(Saved data entries)
........

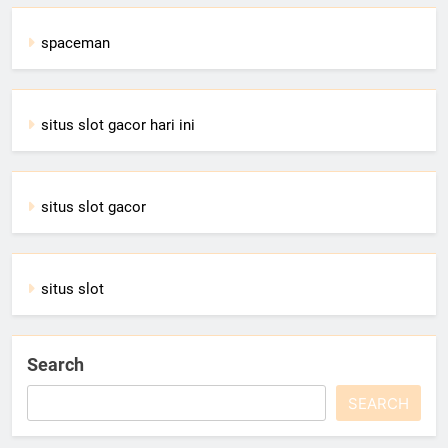
spaceman
situs slot gacor hari ini
situs slot gacor
situs slot
Search
SEARCH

........

Requirement:
Check each line of the records above, and copy those that hold the word "gacor".

Response area:
situs slot gacor hari ini
situs slot gacor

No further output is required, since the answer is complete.